Przewodnicząca zakładowej organizacji pielęgniarek pisze na forum internetowym szpitala
W artykule pt. Związek pielęgniarek podpisał porozumienie, przedstawiliśmy informację w zakresie zawartego porozumienia pomiędzy dyrektorem podmiotu leczniczego, a zarządem zakładowej organizacji związku pielęgniarek – OZZPiP.
Poniżej publikujemy wypowiedź pani przewodniczącej zakładowej organizacji OZZPiP.
Z przykrością czytam komentarze, w których moim zdaniem widać kompletny brak empatii. Nie rozumiem tego jak można mieć pretensje, że dyrektor docenił pielęgniarki z 20 letnim stażem, przyznając im grupę ustawową jak dla magistra czy specjalisty pomimo że nie podnosiły kwalifikacji i pomimo tego że wcale nie musiał. Większość szpitali tego nie zrobiła.
Jak wiemy z przeszłości to się do tej pory nie zdarzało w naszym szpitalu, żeby przyznawać pielęgniarkom wynagrodzenie wyższe niż minimum, choćby niewielkiej grupie.
Nieważne, że zarabiam więcej niż mówi ustawa – ważne że inna ma więcej? Czyżby szkoła „Mielcarka”, który namawia do odszkodowań bo według niego pielęgniarka powinna brać najwyższą stawkę ustaloną w danym zakładzie i ustawie tylko dlatego że inna uzyskała kwalifikacje uprawniające do wzrostu wynagrodzenia. Wykorzystuje straszenie sądem, a jak przyjdzie co do czego, to najlepiej jak ktoś to za mnie zrobi. Tak się nie da.
Tak jak każdy indywidualnie uzyskuje wyższe wykształcenie II stopnia czy zdaje egzamin państwowy specjalizacyjny – tak samo indywidualnie można składać roszczenia do sądu pracy. To wszystko trwa i kosztuje. Przedstawiciele naszej organizacji związkowej zadbali aby w porozumieniu było to jasno napisane, więc każdy ma takie prawo. Gdyby natomiast nie uznano grupy 2, to o jakie równiejsze traktowanie koleżanki chciałyby składać pozwy?
Osobiście uważam że Porozumienie jest dobre.
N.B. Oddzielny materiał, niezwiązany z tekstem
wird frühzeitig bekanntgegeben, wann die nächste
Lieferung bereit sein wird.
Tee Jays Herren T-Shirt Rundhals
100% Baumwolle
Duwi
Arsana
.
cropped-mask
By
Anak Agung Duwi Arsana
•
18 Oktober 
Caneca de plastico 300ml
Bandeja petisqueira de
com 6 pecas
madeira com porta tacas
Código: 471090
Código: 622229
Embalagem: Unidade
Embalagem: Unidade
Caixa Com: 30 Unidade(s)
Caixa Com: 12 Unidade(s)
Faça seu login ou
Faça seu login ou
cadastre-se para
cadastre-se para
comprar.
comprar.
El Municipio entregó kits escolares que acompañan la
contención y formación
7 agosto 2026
Dzięki dobrej organizacji i zaangażowaniu członków związku, nielicznych, którym dziękuję, uznano minimalne stawki w poszczególnych grupach i zauważono również długoletni wkład pielęgniarek w rozwój szpitala, które nie podnosiły kwalifikacji ale pracowały ciężko, dla dobra pacjentów za minimalną płacę przez długie lata. Niezależnie czy dostosowywały się do wymagań pracodawcy, czy nie.
Porozumienie zawiera się wtedy, gdy obie strony konfliktu są w stanie zaakceptować warunki a jednocześnie obie nie do końca są zadowolone.
Dyrektor nie wyrównał zaległości za poprzedni rok. Nie uznaje najwyższej grupy po uzyskaniu kwalifikacji lecz dopiero po 6 latach, ale za to zmniejszył różnice pomiędzy grupami w stosunku do najstarszych pielęgniarek.
Związek natomiast wyegzekwował uznanie grupy 2 wg ustawy, natomiast nie był w stanie zróżnicować wynagrodzeń pielęgniarek, które pomimo wieloletniej pracy w ZOZ, podnosiły dodatkowo kwalifikacje. Pomimo że mają uznaną przysługującą grupę ustawową to w stosunku do pielęgniarek, które mają ją podniesioną tylko ze względu na staż pracy w ZOZ, czują się pokrzywdzone i niedocenione.
Dlatego w Porozumieniu jest zapis o jak najszybszej propozycji zmian regulaminu wynagradzania, ponieważ mamy nadzieję że w ramach ustaleń regulaminu wewnętrznego uda się wypracować dla tych pielęgniarek, ale i dla innych grup zawodowych zapisy, które zmniejszą różnice pomiędzy poszczególnymi grupami pracowników.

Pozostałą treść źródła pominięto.